**Aim of the exercise:**
Every line from the one that contains "Newsletter Abonnieren" to the end of the records must be restated word for word. No other line belongs in the answer.

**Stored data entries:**
--------------------

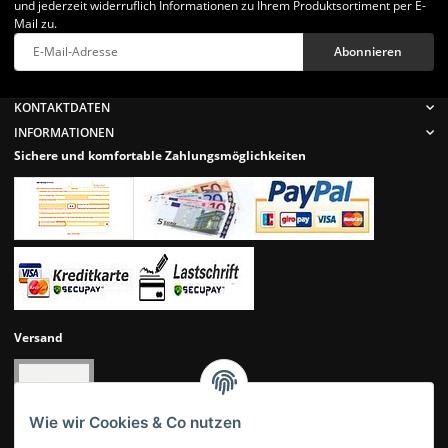
und jederzeit widerruflich Informationen zu Ihrem Produktsortiment per E-
Mail zu.
Abonnieren
Newsletter Abonnieren
KONTAKTDATEN
INFORMATIONEN
Sichere und komfortable Zahlungsmöglichkeiten
Versand
Wie wir Cookies & Co nutzen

--------------------

**Response area:**
Newsletter Abonnieren
KONTAKTDATEN
INFORMATIONEN
Sichere und komfortable Zahlungsmöglichkeiten
Versand
Wie wir Cookies & Co nutzen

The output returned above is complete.